Shepard Stone was a supporter of the Congress for Cultural Freedom (CCF) through his work at the Ford Foundation. At the beginning of the 1960s, it became known that the CCF's basic funding came from the CIA via the Ford Foundation. When the Congress for Cultural Freedom (CCF) came to an end in 1967, Shepard Stone became president of the successor organisation, the International Association for Cultural Freedom (IACF). However, its influence was considerably less.

=== Aspen Institute ===
In 1974, Stone went again to Berlin in a role as first director of Aspen in Berlin, a partner institute to American non-profit organization, the Aspen Institute. He remained there until retirement in 1988.

As director of the newly founded Berlin Aspen Institute on Schwanenwerder Island, the first European branch of the Aspen Institute for Humanistic Relations in Aspen, of which he was also a member of the board of trustees, he pursued his life's work: Shepard Stone enabled scientists from all over the world to participate in international exchange and research projects in over 270 international conferences and seminars that the institute held under his direction.
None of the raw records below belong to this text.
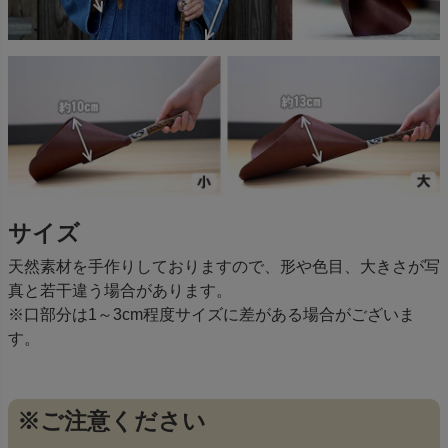
サイズ
天然素材を手作りしておりますので、形や色目、大きさが写
真と若干違う場合があります。
※口部分は1～3cm程度サイズに差がある場合がございま
す。
※ご注意ください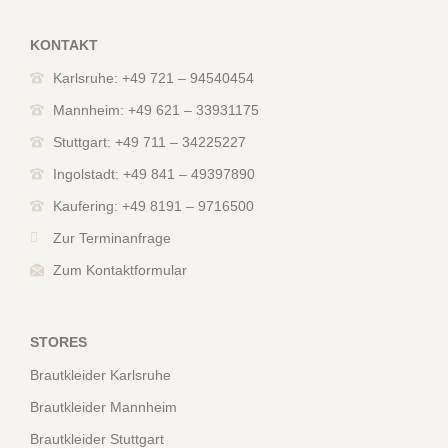
KONTAKT
Karlsruhe: +49 721 – 94540454
Mannheim: +49 621 – 33931175
Stuttgart: +49 711 – 34225227
Ingolstadt: +49 841 – 49397890
Kaufering: +49 8191 – 9716500
Zur Terminanfrage
Zum Kontaktformular
STORES
Brautkleider Karlsruhe
Brautkleider Mannheim
Brautkleider Stuttgart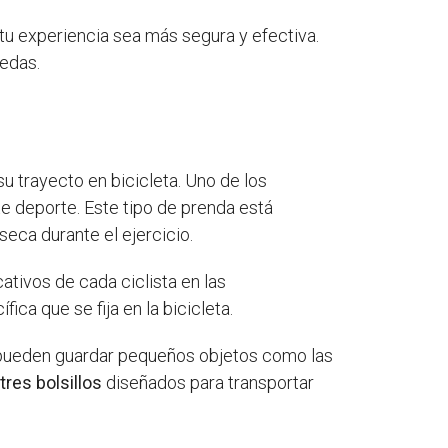
 tu experiencia sea más segura y efectiva.
uedas.
u trayecto en bicicleta. Uno de los
e deporte. Este tipo de prenda está
seca durante el ejercicio.
icativos de cada ciclista en las
ca que se fija en la bicicleta.
e pueden guardar pequeños objetos como las
e
tres bolsillos
diseñados para transportar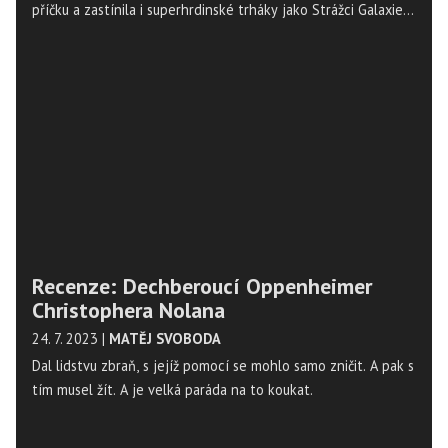
příčku a zastínila i superhrdinské trháky jako Strážci Galaxie
Vol. 3.
Recenze: Dechberoucí Oppenheimer
Christophera Nolana
24. 7. 2023
|
MATĚJ SVOBODA
Dal lidstvu zbraň, s jejíž pomocí se mohlo samo zničit. A pak s
tím musel žít. A je velká paráda na to koukat.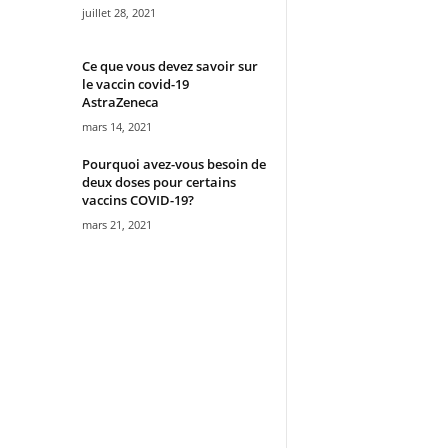
juillet 28, 2021
Ce que vous devez savoir sur
le vaccin covid-19
AstraZeneca
mars 14, 2021
Pourquoi avez-vous besoin de
deux doses pour certains
vaccins COVID-19?
mars 21, 2021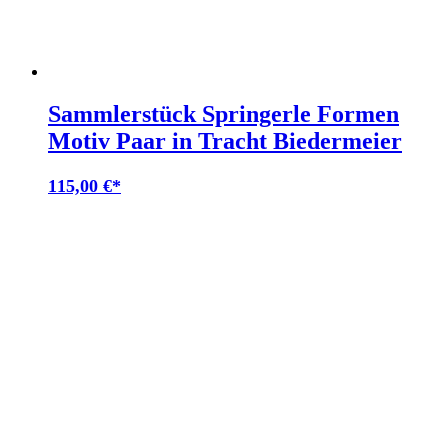
Sammlerstück Springerle Formen
Motiv Paar in Tracht Biedermeier
115,00
€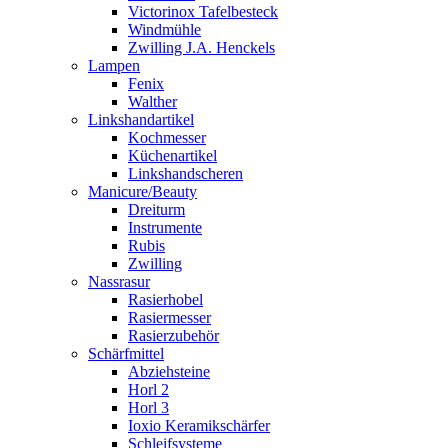
Victorinox Tafelbesteck
Windmühle
Zwilling J.A. Henckels
Lampen
Fenix
Walther
Linkshandartikel
Kochmesser
Küchenartikel
Linkshandscheren
Manicure/Beauty
Dreiturm
Instrumente
Rubis
Zwilling
Nassrasur
Rasierhobel
Rasiermesser
Rasierzubehör
Schärfmittel
Abziehsteine
Horl 2
Horl 3
Ioxio Keramikschärfer
Schleifsysteme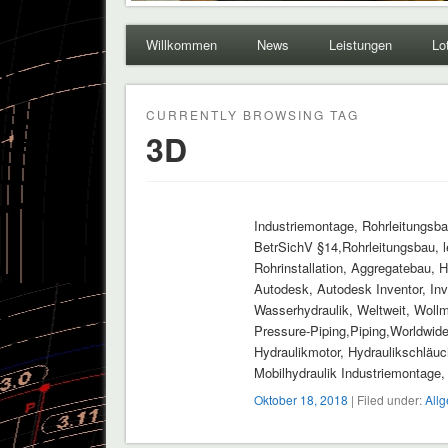
Willkommen
News
Leistungen
Lo
CURRENTLY BROWSING TAG
3D
Industriemontage, Rohrleitungsb
BetrSichV §14,Rohrleitungsbau, l
Rohrinstallation, Aggregatebau,
Autodesk, Autodesk Inventor, Inv
Wasserhydraulik, Weltweit, Wollm
Pressure-Piping,Piping,Worldwide,
Hydraulikmotor, Hydraulikschläuch
Mobilhydraulik Industriemontage
Oktober 18, 2018
| Filed under:
All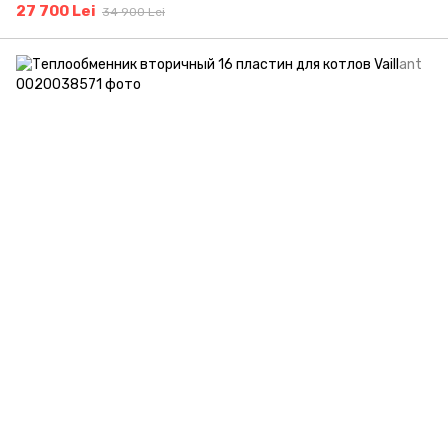
27 700 Lei
34 900 Lei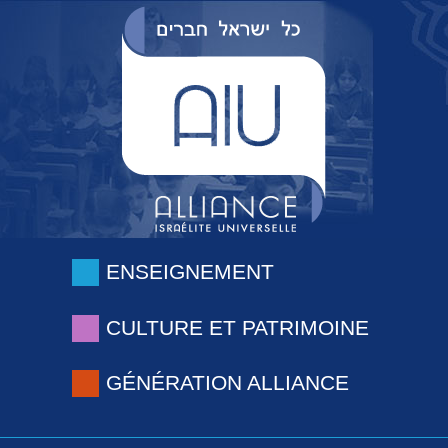
ENSEIGNEMENT
CULTURE ET PATRIMOINE
GÉNÉRATION ALLIANCE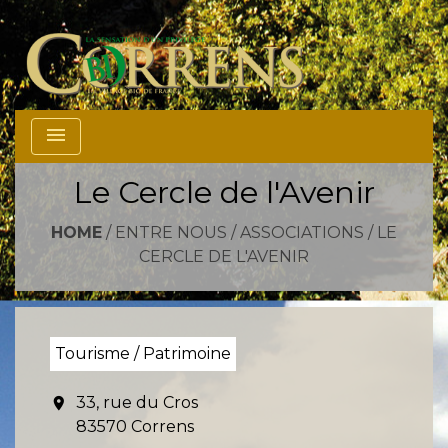
menu
Le Cercle de l'Avenir
HOME
/
ENTRE NOUS
/
ASSOCIATIONS
/
LE
CERCLE DE L'AVENIR
Tourisme / Patrimoine
33, rue du Cros
location_on
83570 Correns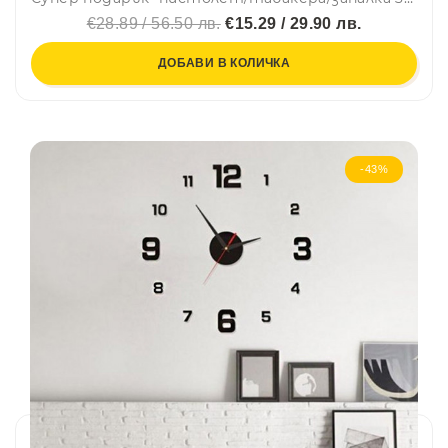
€28.89 / 56.50 лв.
€15.29 / 29.90 лв.
ДОБАВИ В КОЛИЧКА
-43%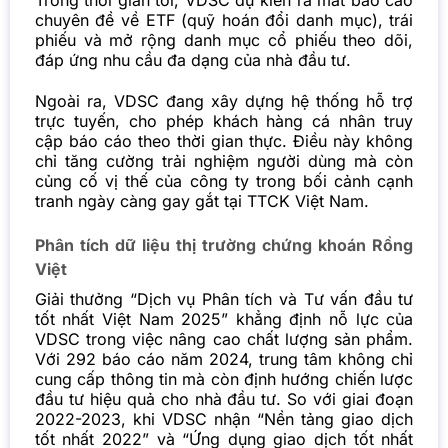
Trong thời gian tới, VDSC dự kiến ra mắt báo cáo
chuyên đề về ETF (quỹ hoán đổi danh mục), trái
phiếu và mở rộng danh mục cổ phiếu theo dõi,
đáp ứng nhu cầu đa dạng của nhà đầu tư.
Ngoài ra, VDSC đang xây dựng hệ thống hỗ trợ
trực tuyến, cho phép khách hàng cá nhân truy
cập báo cáo theo thời gian thực. Điều này không
chỉ tăng cường trải nghiệm người dùng mà còn
củng cố vị thế của công ty trong bối cảnh cạnh
tranh ngày càng gay gắt tại TTCK Việt Nam.
Phân tích dữ liệu thị trường chứng khoán Rồng
Việt
Giải thưởng “Dịch vụ Phân tích và Tư vấn đầu tư
tốt nhất Việt Nam 2025” khẳng định nỗ lực của
VDSC trong việc nâng cao chất lượng sản phẩm.
Với 292 báo cáo năm 2024, trung tâm không chỉ
cung cấp thông tin mà còn định hướng chiến lược
đầu tư hiệu quả cho nhà đầu tư. So với giai đoạn
2022-2023, khi VDSC nhận “Nền tảng giao dịch
tốt nhất 2022” và “Ứng dụng giao dịch tốt nhất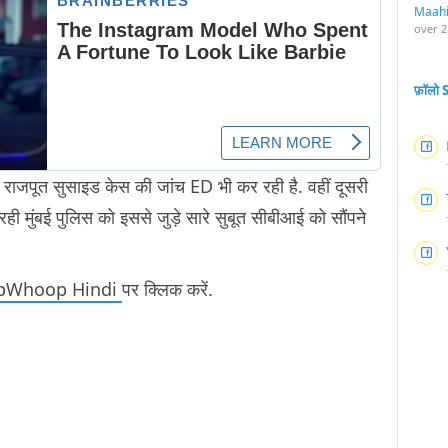
Maah
over 2
फ़ॉलो
 राजपूत सुसाइड केस की जांच ED भी कर रही है. वहीं दूसरी
ी मुंबई पुलिस को इससे जुड़े सारे सुबूत सीबीआई को सौंपने
pWhoop Hindi
पर क्लिक करें.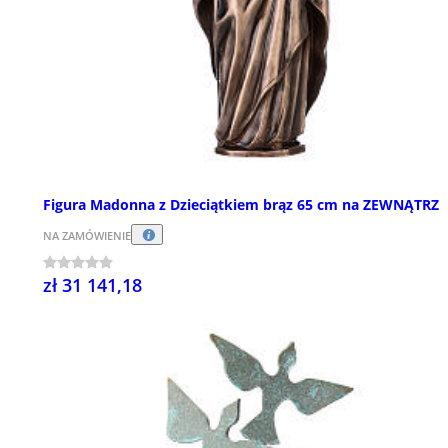
Figura Madonna z Dzieciątkiem brąz 65 cm na ZEWNĄTRZ
NA ZAMÓWIENIE
zł 31 141,18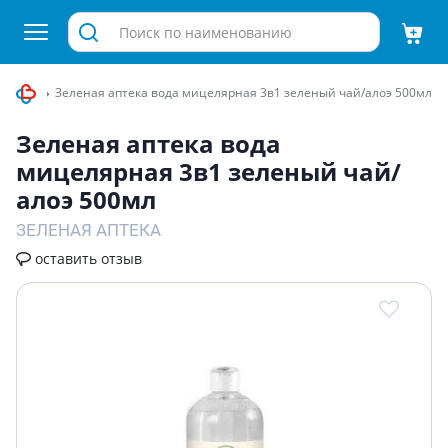
ей лица
Зеленая аптека вода мицелярная 3в1 зеленый чай/алоэ 500мл
Зеленая аптека вода
мицелярная 3в1 зеленый чай/
алоэ 500мл
ЗЕЛЕНАЯ АПТЕКА
оставить отзыв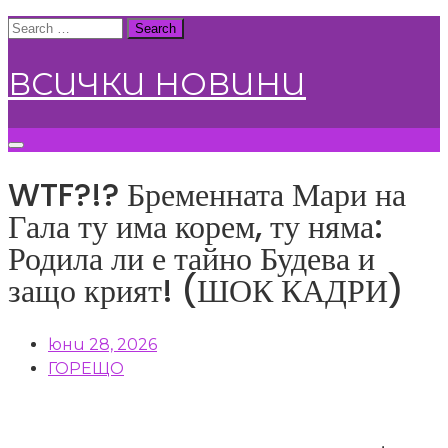
Skip
Search
to
for:
content
ВСИЧКИ НОВИНИ
WTF?!? Бременната Мари на
Гала ту има корем, ту няма:
Родила ли е тайно Будева и
защо крият! (ШОК КАДРИ)
юни 28, 2026
ГОРЕЩО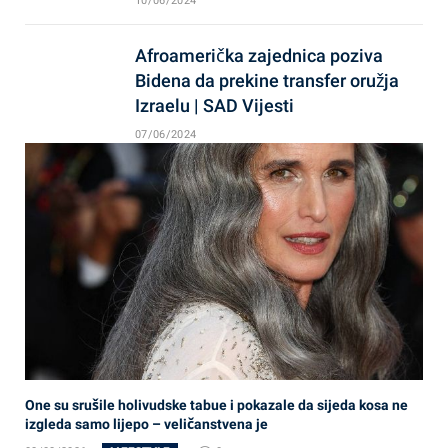
10/06/2024
Afroamerička zajednica poziva
Bidena da prekine transfer oružja
Izraelu | SAD Vijesti
07/06/2024
One su srušile holivudske tabue i pokazale da sijeda kosa ne
izgleda samo lijepo – veličanstvena je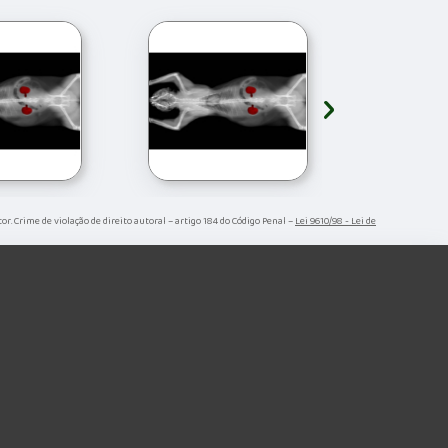
›
tor. Crime de violação de direito autoral – artigo 184 do Código Penal –
Lei 9610/98 - Lei de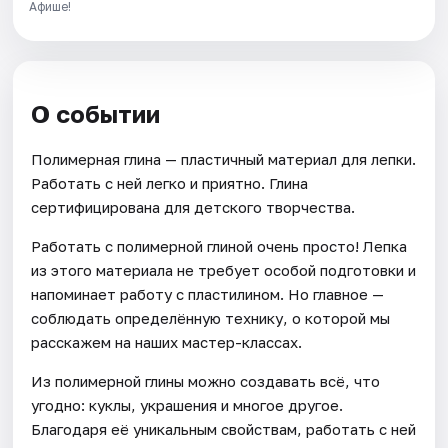
Афише!
О событии
Полимерная глина — пластичный материал для лепки.
Работать с ней легко и приятно. Глина
сертифицирована для детского творчества.
Работать с полимерной глиной очень просто! Лепка
из этого материала не требует особой подготовки и
напоминает работу с пластилином. Но главное —
соблюдать определённую технику, о которой мы
расскажем на наших мастер-классах.
Из полимерной глины можно создавать всё, что
угодно: куклы, украшения и многое другое.
Благодаря её уникальным свойствам, работать с ней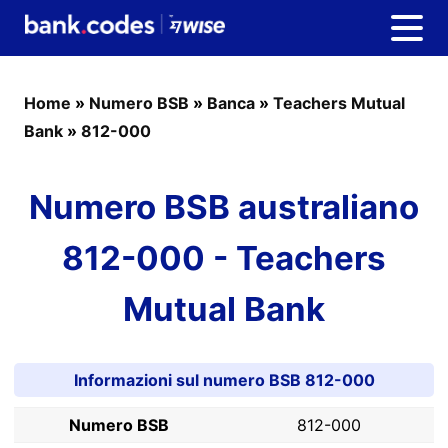
Home
»
Numero BSB
»
Banca
»
Teachers Mutual
Bank
»
812-000
Numero BSB australiano
812-000 - Teachers
Mutual Bank
Informazioni sul numero BSB 812-000
Numero BSB
812-000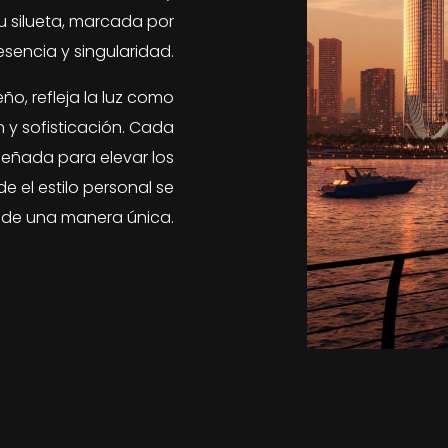
u silueta, marcada por
esencia y singularidad.
ño, refleja la luz como
 y sofisticación. Cada
señada para elevar los
 el estilo personal se
 de una manera única.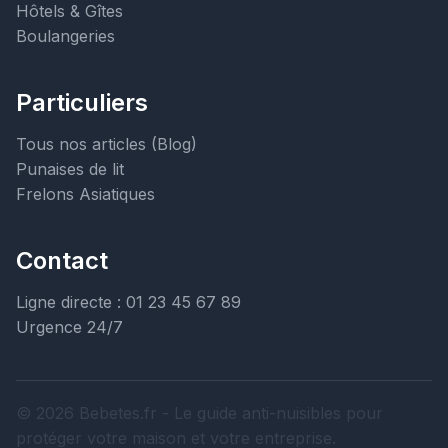
Hôtels & Gîtes
Boulangeries
Particuliers
Tous nos articles (Blog)
Punaises de lit
Frelons Asiatiques
Contact
Ligne directe : 01 23 45 67 89
Urgence 24/7
© 2026 Bebetes.fr - Le guide anti-nuisibles pour
protéger votre maison et votre entreprise.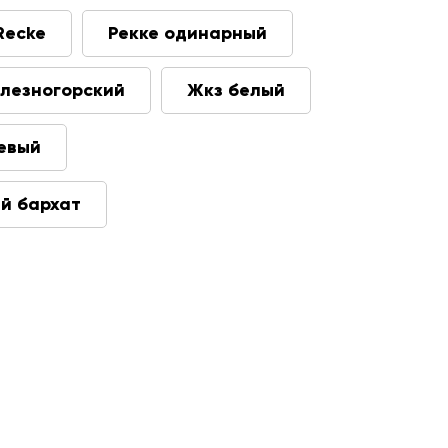
Recke
Рекке одинарный
лезногорский
Жкз белый
евый
й бархат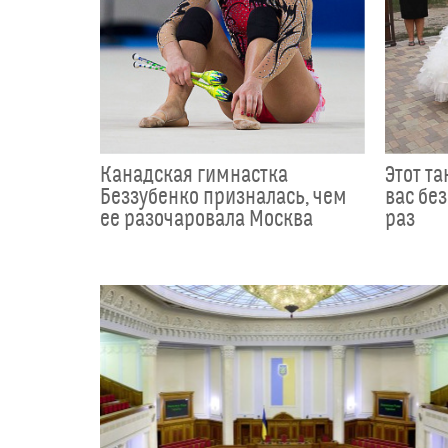
Канадская гимнастка
Этот т
Беззубенко призналась, чем
вас без
ее разочаровала Москва
раз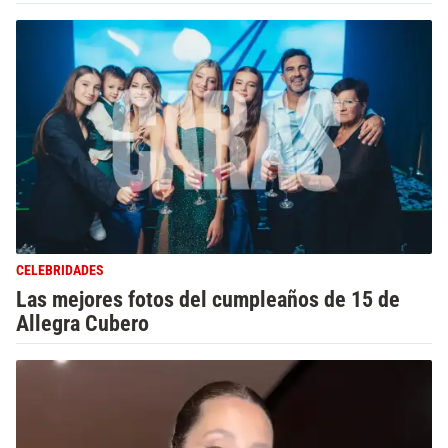
CELEBRIDADES
Las mejores fotos del cumpleaños de 15 de
Allegra Cubero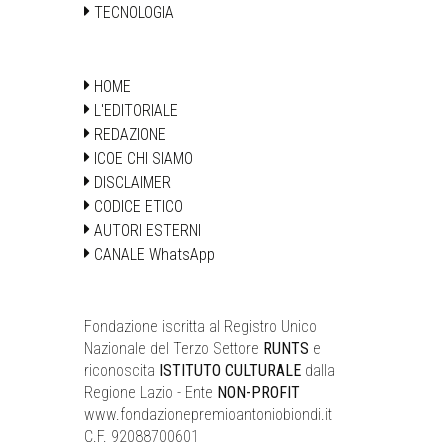
TECNOLOGIA
HOME
L'EDITORIALE
REDAZIONE
ICOE CHI SIAMO
DISCLAIMER
CODICE ETICO
AUTORI ESTERNI
CANALE WhatsApp
Fondazione iscritta al Registro Unico
Nazionale del Terzo Settore
RUNTS
e
riconoscita
ISTITUTO CULTURALE
dalla
Regione Lazio - Ente
NON-PROFIT
www.fondazionepremioantoniobiondi.it
C.F. 92088700601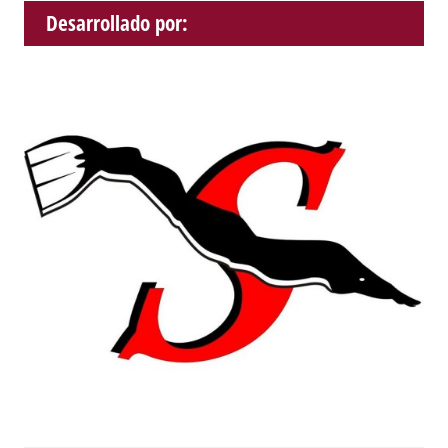
Desarrollado por: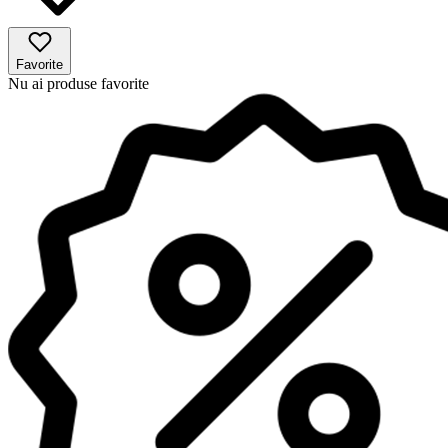
Favorite
Nu ai produse favorite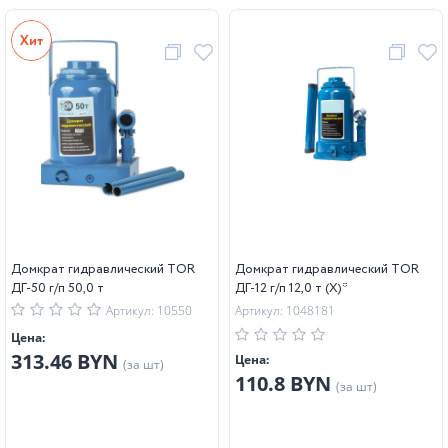
Домкрат гидравлический TOR
Домкрат гидравлический TOR
ДГ-50 г/п 50,0 т
ДГ-12 г/п 12,0 т (X)*
Артикул: 10550
Артикул: 1048181
Цена:
313.46 BYN
Цена:
(за шт)
110.8 BYN
(за шт)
In 1983, the McCloy Academic Scholarship Program for outstanding German students at the Kennedy School of Government at Harvard University was established on the initiative of Shepard Stone.

He was a participant in many of the Bilderberg and Pugwash conferences. He was a member of the Steering Committee of the Bilderberg Group.

On 4 May 1990, Shepard Stone suffered a heart attack while driving to a conference at Dartmouth College, and died at the age of 82.